L’importo complessivo della multa è di circa 12,5 milioni di euro e tra le società sanzionate figurano: Amato, Barilla, Colussi, De Cecco, Divella, Garofalo, Nestlé, Rummo, Zara, Berruto, Delverde, Granoro, Riscossa, Tandoi, Cellino, Chirico, De Matteis, Di Martino, Fabianelli, Ferrara, Liguori, Mennucci, Russo, La Molisana, Tamma, Valdigrano, insieme all’Unipi (Unione Industriali Pastai Italiani). La multa più salata è per Barilla (5 milioni di euro), mentre la più leggera è per Tamma (circa 20.000 euro).

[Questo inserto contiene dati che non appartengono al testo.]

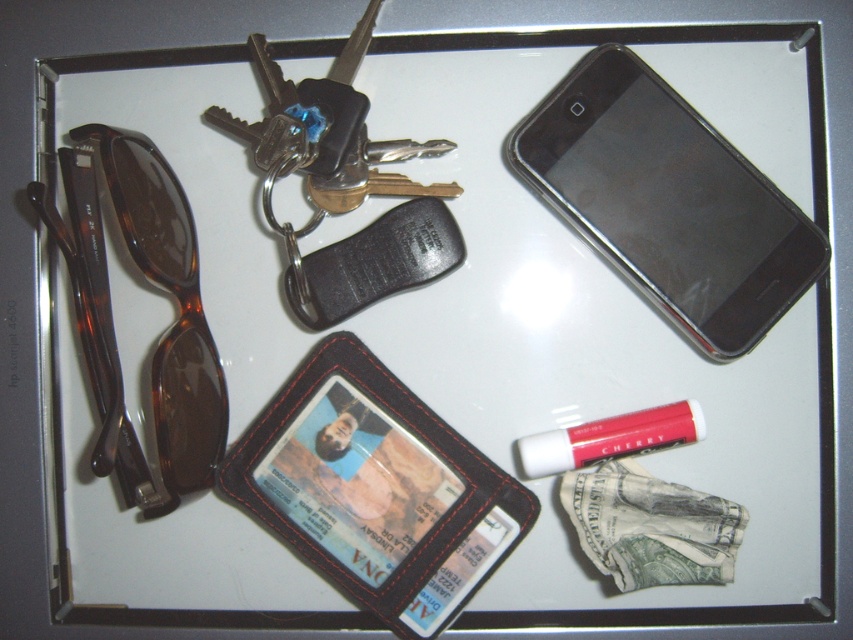 Question: Which of the following is the farthest from the observer?

Choices:
 (A) tortoiseshell plastic goggles at left
 (B) black plastic smartphone at upper right

Answer: (B)

Question: Can you confirm if tortoiseshell plastic goggles at left is positioned below matte cherry lipstick at lower right?

Choices:
 (A) no
 (B) yes

Answer: (A)

Question: Which point is closer to the camera?

Choices:
 (A) (688, 224)
 (B) (589, 440)
 (C) (74, 225)

Answer: (C)

Question: Which point is closer to the camera taking this photo?

Choices:
 (A) (701, 432)
 (B) (654, 97)

Answer: (A)

Question: Does black plastic smartphone at upper right lie in front of matte cherry lipstick at lower right?

Choices:
 (A) no
 (B) yes

Answer: (B)

Question: Is black plastic smartphone at upper right below tortoiseshell plastic goggles at left?

Choices:
 (A) yes
 (B) no

Answer: (B)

Evidente soddisfazione da parte dell’Associazione dei Consumatori, che in una nota dichiara: “L’indagine, aperta su apposita denuncia formale della Federconsumatori, ha confermato l’ipotesi di un vero e proprio cartello nella determinazione dei prezzi della pasta di semola. Questa operazione, del tutto inaccettabile, ha avuto pesantissime ricadute sui consumatori. Nello specifico, una famiglia che consuma in media un chilo di pasta al giorno, ha speso ben 146 euro in più l’anno. In aggiunta a ciò, continua la corsa al ribasso del grano, cioè la materia prima da cui si ricava questo prodotto, che, da gennaio 2008, è calato di ben il 60%, passando da 0,48 euro a 0,19 euro al kg.”. Sulla stessa linea il Codacons, che dichiara: “Una vittoria del Codacons e dei consumatori italiani. Nel 2008 abbiamo più volte denunciato all’Autorità come i prezzi al dettaglio della pasta crescessero senza alcuna ragione, mentre il costo del grano diminuiva sensibilmente (fino al -62%)”.

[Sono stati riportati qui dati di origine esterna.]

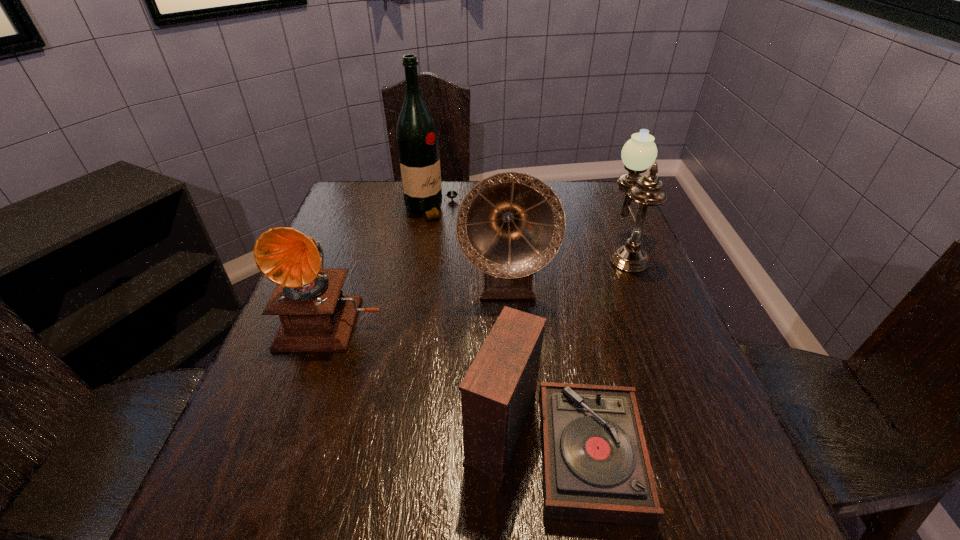 This screenshot has width=960, height=540. In the image, there is a desktop. Find the location of `vacant space at the far right corner`. vacant space at the far right corner is located at coordinates (596, 193).

I want to click on vacant area between the rightmost object and the shortest object, so click(x=588, y=342).

Image resolution: width=960 pixels, height=540 pixels. I want to click on empty space between the tallest object and the leftmost phonograph record, so click(383, 264).

Where is `free space between the nearest object and the leftmost phonograph record`? This screenshot has height=540, width=960. free space between the nearest object and the leftmost phonograph record is located at coordinates (444, 377).

At what (x,y) coordinates should I click in order to perform the action: click on object that is the third closest to the tallest object. Please return your answer as a coordinate pair (x, y). Looking at the image, I should click on (639, 153).

Locate an element on the screen. object that can be found as the closest to the farthest object is located at coordinates (510, 225).

The height and width of the screenshot is (540, 960). Find the location of `phonograph record object that ranks as the second closest to the nearest phonograph record`. phonograph record object that ranks as the second closest to the nearest phonograph record is located at coordinates (315, 316).

At what (x,y) coordinates should I click in order to perform the action: click on phonograph record that is the third nearest to the rightmost object. Please return your answer as a coordinate pair (x, y). Image resolution: width=960 pixels, height=540 pixels. Looking at the image, I should click on (315, 316).

Where is `vacant region that satisfies the following two spatial constraints: 1. on the horn of the leftmost phonograph record; 2. on the left side of the nearest phonograph record`? vacant region that satisfies the following two spatial constraints: 1. on the horn of the leftmost phonograph record; 2. on the left side of the nearest phonograph record is located at coordinates (295, 435). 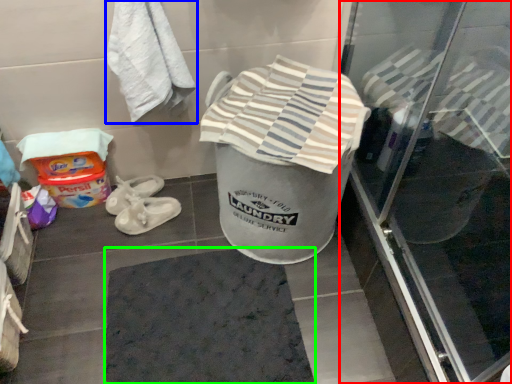 Question: Which object is the farthest from screen door (highlighted by a red box)? Choose among these: towel (highlighted by a blue box) or bath mat (highlighted by a green box).

Choices:
 (A) towel
 (B) bath mat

Dal fronte opposto, l’Unipi-Pasta (Unione Industriale Pastai Italiani) replica alle accuse con una nota ufficiale: “Relativamente alla conclusione del procedimento riguardante i listini dei prezzi della pasta condotto dall’Autorità Garante della Concorrenza e del Mercato, l’Unione Industriali Pastai Italiani ribadisce che nel settore non vi sono state speculazioni, né si è mai configurato alcun accordo lesivo degli interessi dei consumatori".